Products Technologies Demo Docs Blog Support Company

Export Document Tables to CSV in .NET C#

This article shows how to use ServerTextControl to load documents, iterate through table rows and cells, and export document tables as CSV files. The sample handles multiple tables, header rows, custom separators, and nested table limitations.

Export Document Tables to CSV in .NET C#

Tables in business documents often contain valuable structured data: order lists, inventory snapshots, timesheets, reports, and summaries. But that data is not always stored in a database or spreadsheet. Sometimes it is embedded in HTML, DOCX, RTF, or PDF workflows where the document itself is the source of truth.

This sample shows the reverse direction of a typical CSV-to-document workflow.

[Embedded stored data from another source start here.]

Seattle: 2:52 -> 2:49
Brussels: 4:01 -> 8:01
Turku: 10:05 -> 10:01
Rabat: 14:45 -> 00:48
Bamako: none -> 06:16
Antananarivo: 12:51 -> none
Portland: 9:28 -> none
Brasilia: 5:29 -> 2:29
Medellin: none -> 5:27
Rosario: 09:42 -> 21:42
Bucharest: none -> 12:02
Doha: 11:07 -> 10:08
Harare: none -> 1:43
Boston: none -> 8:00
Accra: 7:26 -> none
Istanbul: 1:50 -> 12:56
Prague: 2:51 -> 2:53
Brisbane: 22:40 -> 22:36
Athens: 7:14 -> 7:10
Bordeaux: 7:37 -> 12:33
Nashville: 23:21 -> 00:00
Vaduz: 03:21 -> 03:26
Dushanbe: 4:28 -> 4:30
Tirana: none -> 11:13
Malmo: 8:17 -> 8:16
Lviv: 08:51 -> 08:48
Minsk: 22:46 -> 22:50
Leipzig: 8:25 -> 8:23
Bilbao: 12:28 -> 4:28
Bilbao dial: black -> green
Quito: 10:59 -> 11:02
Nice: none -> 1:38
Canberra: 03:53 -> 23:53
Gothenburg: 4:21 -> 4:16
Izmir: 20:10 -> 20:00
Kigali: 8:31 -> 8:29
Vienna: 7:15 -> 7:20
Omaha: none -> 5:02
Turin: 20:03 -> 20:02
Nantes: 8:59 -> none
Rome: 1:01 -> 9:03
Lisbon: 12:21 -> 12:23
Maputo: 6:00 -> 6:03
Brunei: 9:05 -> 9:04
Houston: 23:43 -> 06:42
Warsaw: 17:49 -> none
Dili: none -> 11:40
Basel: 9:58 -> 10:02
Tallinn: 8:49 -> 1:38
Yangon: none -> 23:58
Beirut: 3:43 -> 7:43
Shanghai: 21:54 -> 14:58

Instead of creating a document table from CSV data, it loads a document with ServerTextControl, iterates through its tables, reads the table cells, and exports the result as CSV files.

Table Extraction with ServerTextControl

The complete sample is a console application that uses TX Text Control .NET Server to load HTML sample documents and export all top-level document tables as CSV files.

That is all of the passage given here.